Senator Lindsey Graham has joined with some other high profile Senate veterans to ask the White House to keep war criminal prosecution out of civilian courts.
U.S. Senators Lindsey Graham (R-South Carolina), Joe Lieberman (ID-Connecticut), John McCain (R-Arizona), and Jim Webb (D-Virginia) today sent a letter to President Obama expressing concern over reports the Administration may try Khalid Sheik Mohammed and other alleged war criminals in civilian courts. The Senators say that military commissions are the appropriate forum to try suspected terrorists and war criminals.
Khalid Sheik Mohammed, is considered to be behind the September 11 terrorist attacks. In the letter to the White House they said: “Civilian trials would treat the war on terrorism as a law enforcement operation, rather than a war, and would treat its alleged perpetrators as common criminals, instead of violators of the law of war.”
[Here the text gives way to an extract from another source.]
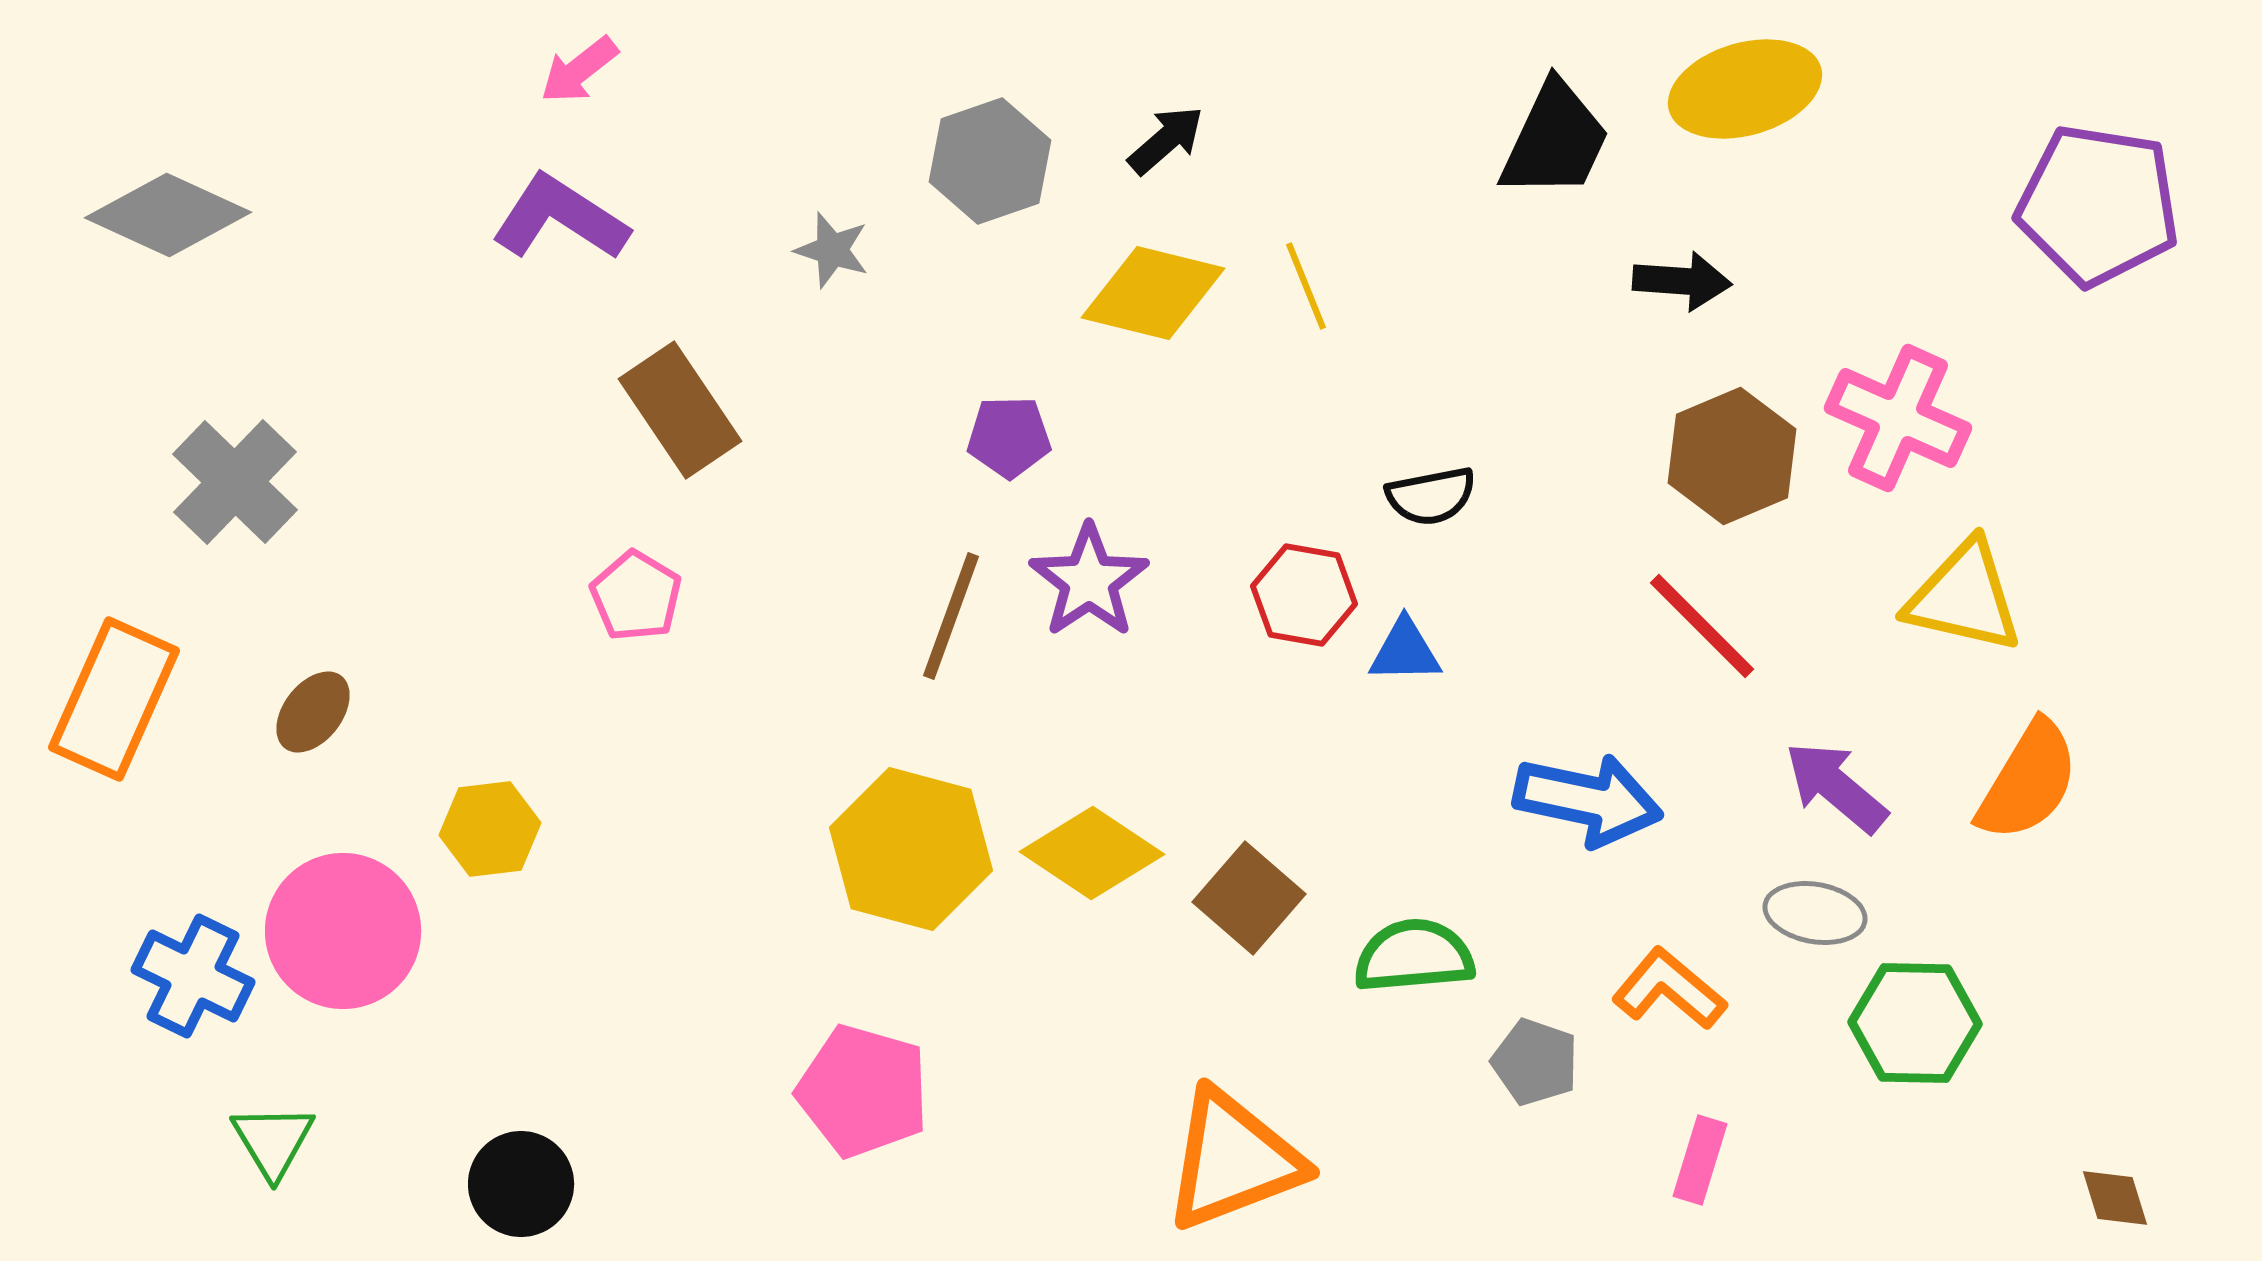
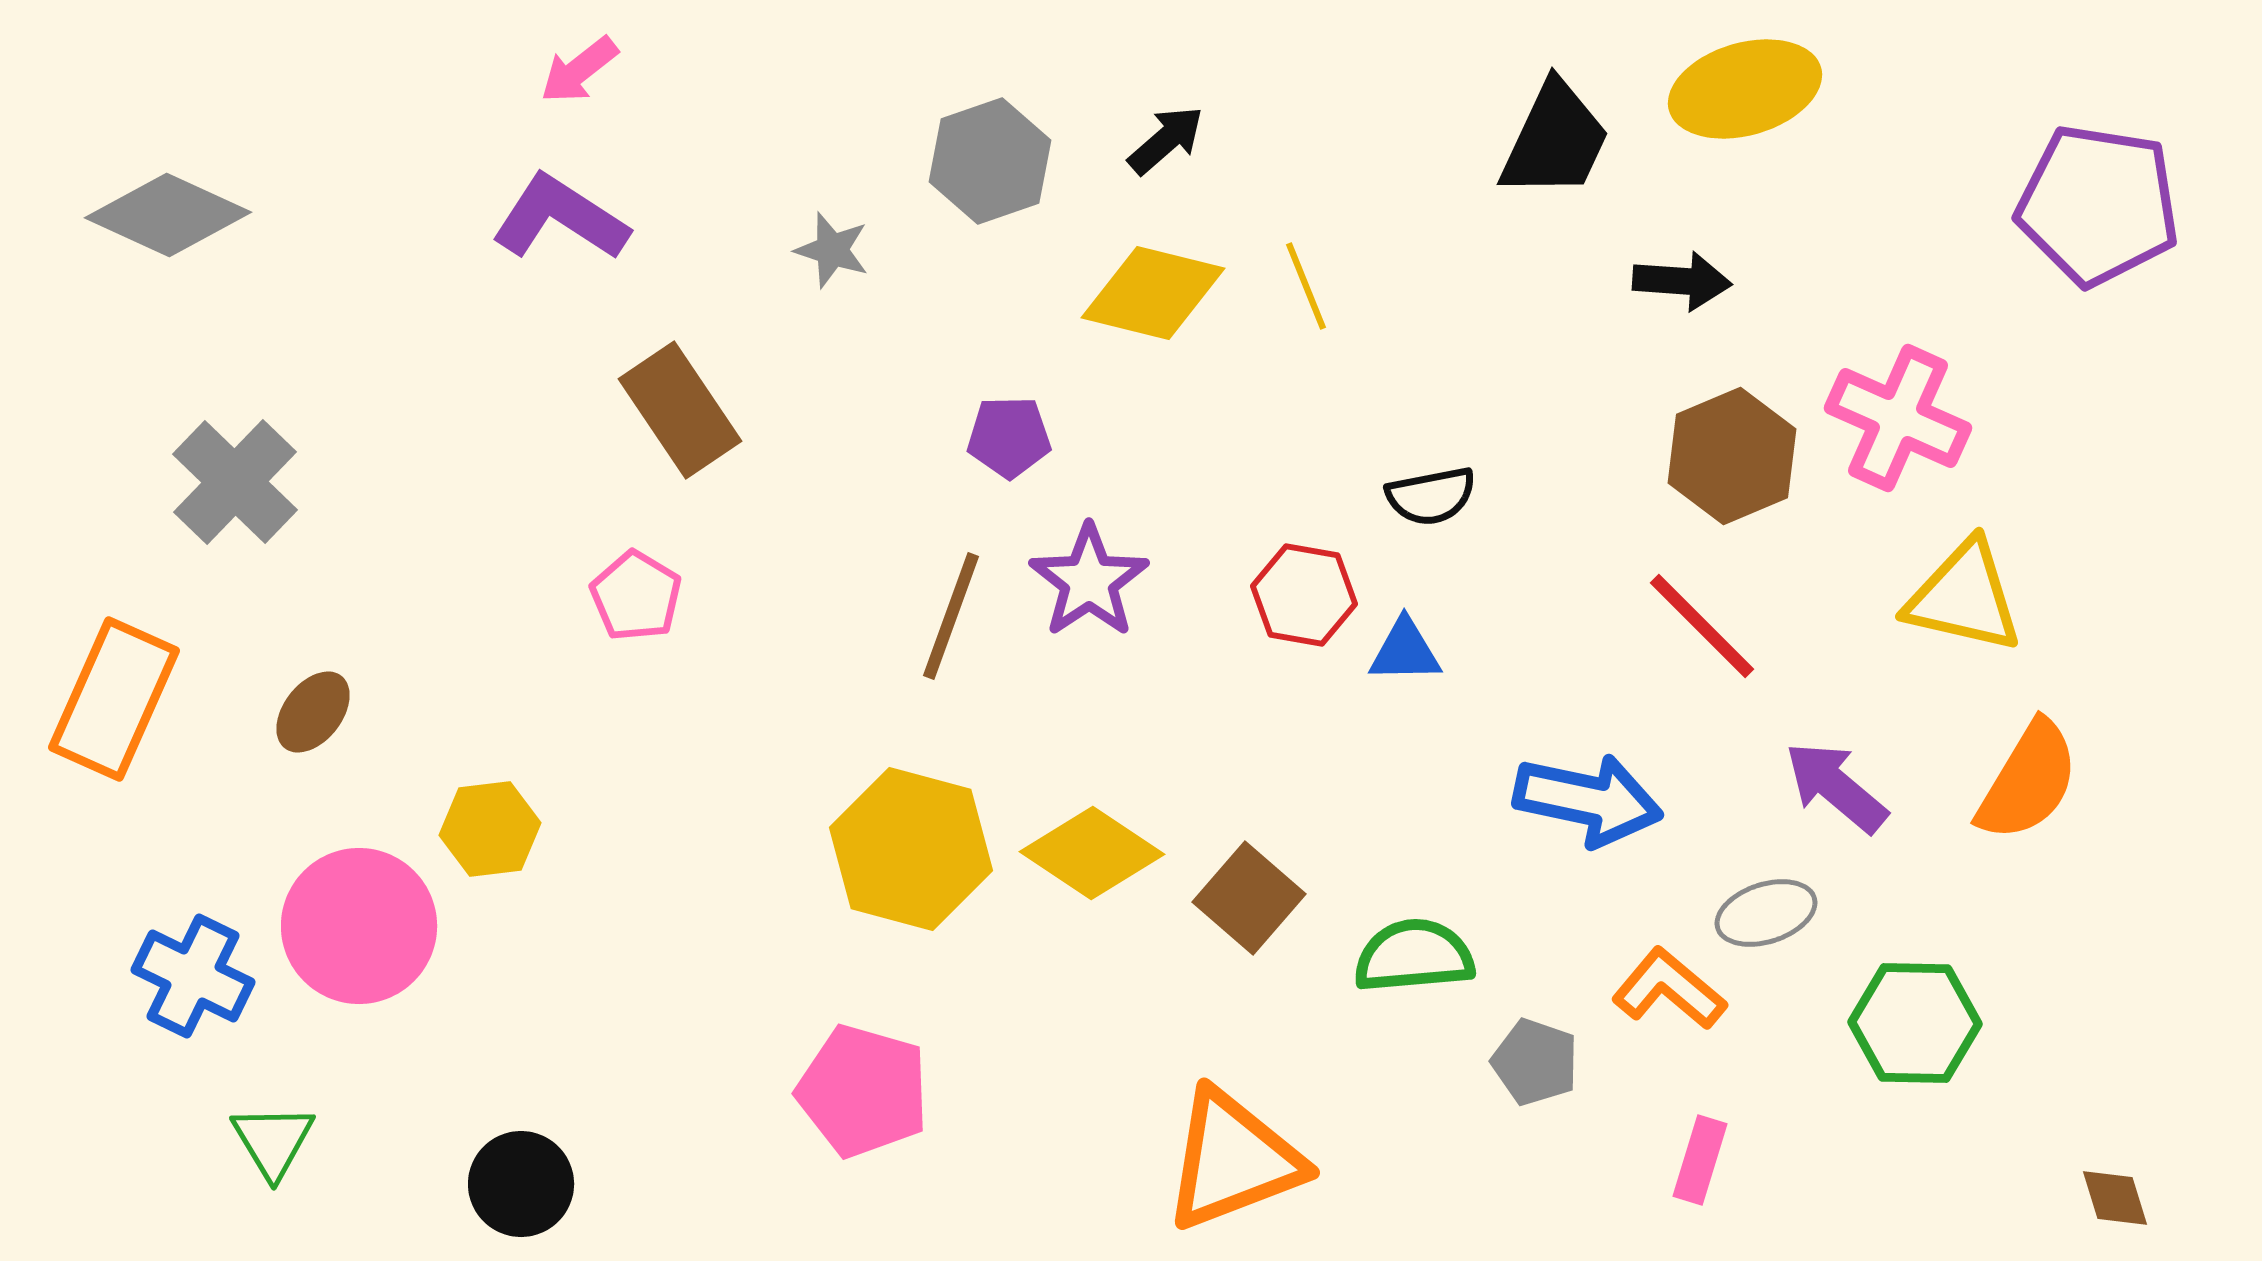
gray ellipse at (1815, 913): moved 49 px left; rotated 28 degrees counterclockwise
pink circle at (343, 931): moved 16 px right, 5 px up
They say that the revised military commission procedures contained in S. 1390, the National Defense Authorization Act for Fiscal Year 2010, not only meet but surpass the fundamental standards of fairness and due process required by our Supreme Court, the Geneva Conventions, and the rules of the International Criminal Court.
Last month, the Senate adopted an amendment to S. 1390 that expresses the Sense of the Congress that military commissions are the preferred forum for prosecution for violations of the law of war. The revised military commission procedures are likely to become law in the coming months, and the courtroom personnel and facilities at Guantanamo Bay are ready to continue prosecutions at that point.
That is where Senator Graham and his colleagues want to see these suspected war criminals tried by military commission.